Title: The Four Profound Weaves
Author: R.B. Lemberg
Publisher: Tachyon Publications
Length: 192 Pages
Category: Historical Fantasy
At a Glance: The Four Profound Weaves is an emotional story, at times intense and brutal in its telling, but nothing less than sincere. Its beauty is in its weaving of words into a fantasy steeped in its characters’ truths and desires.
Reviewed By: Lisa
Blurb: Wind: To match one’s body with one’s heart
Sand: To take the bearer where they wish
Song: In praise of the goddess Bird
Bone: To move unheard in the night
The Surun’ nomads do not speak of the master weaver, Benesret, who creates the cloth of bone for assassins in the Great Burri Desert. But aged Uiziya must find her aunt in order to learn the final weave, although the price for knowledge may be far too dear to pay.
Among the Khana in the springflower city of Iyar, women travel in caravans to trade, while men remain in the inner quarter, as scholars. A nameless man struggles to embody Khana masculinity, after many years of performing the life of a woman, trader, wife, and grandmother.
As his past catches up, the nameless man must choose between the life he dreamed of and Uiziya—while Uiziya must discover how to challenge the evil Ruler of Iyar, and to weave from deaths that matter.
About the Birdverse: The Birdverse is the creation of fantasy author R. B. Lemberg. It is a complex, culturally diverse world, with a range of LGBTQIA characters and different family configurations. Named after its deity, Bird, Birdverse shorter works have been nominated the Nebula, Hugo, Tiptree award, and Rhysling awards. The Four Profound Weaves is the first full-length work set in the Birdverse.

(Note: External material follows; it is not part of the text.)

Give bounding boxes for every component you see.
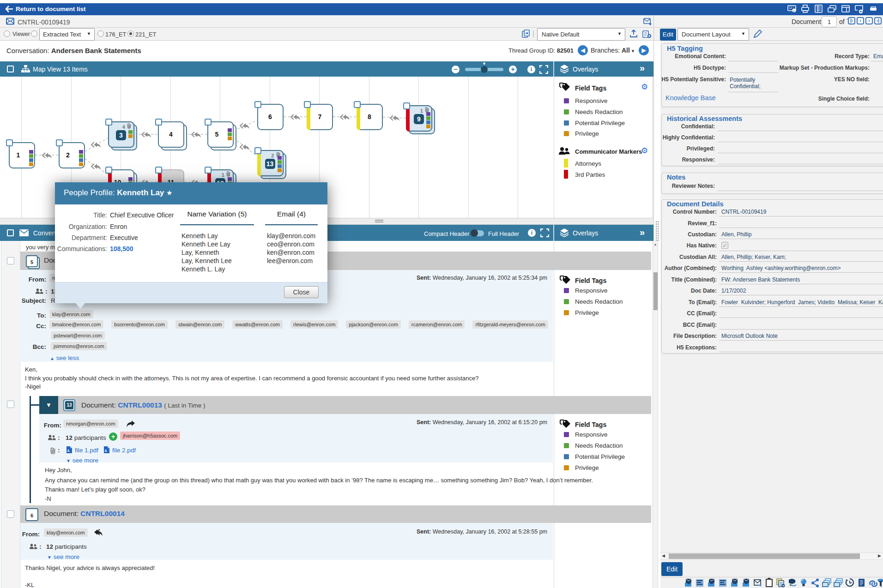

Review: R.B. Lemberg’s The Four Profound Weaves is an esoteric sort of novel, as cerebral, reflective and weighty as the title suggests, and is both symbolic and deliberate in delivering its message. This story explores gender roles, and indeed gender itself, through both trans- and cisgender characters, as well as those the author names in-betweeners, those who are both male and female, or, perhaps more accurate, are neither male nor female.
This story takes place in an already established alternate reality called Birdverse, and I have to say, for better or worse, I learned nearly as much about the weaves and the world from the blurb as I did from the book itself. The Bird deity and the mythology surrounding it is threaded throughout as a point of reference more so than a central figure in the story, but there is nonetheless a ‘rise of the phoenix’ tone to it, which complements the elevation of those who transcend to their true selves.
“They cocooned me and burned without burning, and when they were done, I was myself in my body.”
The two protagonists, a woman called Uiziya e Lali, and a nameless man who refers to himself only as nen-sasaïr, son of sandbirds, until he is given a name that is his own, are the elders who lead readers through desert lands in search of the secret to the fourth Profound Weave, and in doing so are waylaid by evil in its human forms. Theirs is a story of survival and triumph, of redemption and transition, and Lemberg delivers it in a deeply woven, and obviously personal, narrative that proposes we are, perhaps not made up of a duality or a trinity or a quaternity, but are a composite of multitudes.
The Four Profound Weaves is an emotional story, at times intense and brutal in its telling, but nothing less than sincere. Its beauty is in its weaving of words into a fantasy steeped in its characters’ truths and desires.